Pour la petite histoire, d’aucuns n’hésitent pas à voir dans les pratiques sataniques et la sorcellerie du colonel Azali l’explication des disparitions en cascade de nombre d’opposants dont : l’ancien Premier ministre Ibrahim Halidi, l’ancien directeur général de l’autorité portuaire Mohamed Djaffar, le lieutenant-colonel Hassan Haroun, son ancien ami de la CENI le docteur Djaza, etc. Les marabouts du manitou lui auraient-ils prescrit le sacrifice d’êtres humains, comme nombre de citoyens le pensent ? Dans tous les cas, le gouvernement usurpateur n’a pas d’arguments à faire valoir pour justifier le silence et l’inertie du parquet vis-à-vis des assassinats ciblés du Major Hakim, de Fayssoil et ses frères d’armes. Ce déni de justice équivaut à une haute trahison dont il conviendra un jour ou l’autre de sanctionner les auteurs. Quant au maraboutisme, il faut arriver à en finir avec de telles perversions qui gangrènent la société à tout point de vue : moral, religieux ou même économique.

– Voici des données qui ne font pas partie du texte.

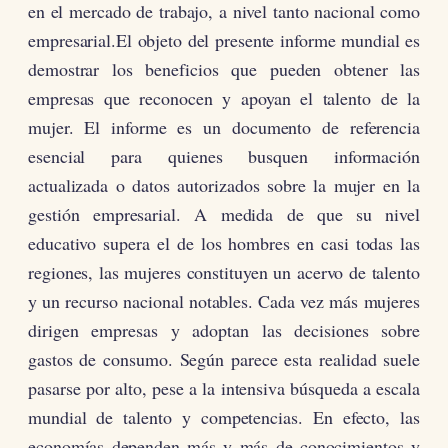
en el mercado de trabajo, a nivel tanto nacional como
empresarial.El objeto del presente informe mundial es
demostrar los beneficios que pueden obtener las
empresas que reconocen y apoyan el talento de la
mujer. El informe es un documento de referencia
esencial para quienes busquen información
actualizada o datos autorizados sobre la mujer en la
gestión empresarial. A medida de que su nivel
educativo supera el de los hombres en casi todas las
regiones, las mujeres constituyen un acervo de talento
y un recurso nacional notables. Cada vez más mujeres
dirigen empresas y adoptan las decisiones sobre
gastos de consumo. Según parece esta realidad suele
pasarse por alto, pese a la intensiva búsqueda a escala
mundial de talento y competencias. En efecto, las
economías dependen más y más de conocimientos y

En dépit des excès et des injustices commis sous son règne, Ali Soilihi était fondé à déclarer la guerre à certaines coutumes rétrogrades, notamment ces pratiques de maraboutisme qui vicient la foi des musulmans et les appauvrissent encore davantage. De là à dire qu’Azali et Ali Soilihi sont incomparables, il y a un pas que l’on peut franchir sans la moindre hésitation.

Maintenant, je pense que la meilleure façon d’opérer une révolution en la matière, ou d’autres réformes sociétales comme le mariage traditionnel, le moyen indiqué est la loi et non le dictat. Comme je l’ai écrit dans mon premier livre ( Gouverner un État vulnérable…, p.127) « Si, au lieu de faire consensus, cette politique de réforme est scellée dans le dictat, alors là ‘’bonjour les dégâts’’, car il y a beaucoup de chances qu’elle soit un jour ou l’autre remise en cause et appelée finalement à disparaître. » Dans la mesure où elle requiert l’adhésion des citoyens ou de l’opinion, la démocratie s’avère le meilleur système pour mener durablement des réformes de société et nous éviter des retournements de situation analogues aux scènes surréalistes consécutives à la chute du régime soilihiste. C’est là encore une autre démonstration de la pertinence du mot de Winston Churchill : « La démocratie est le pire des systèmes à l’exception de tous les autres ».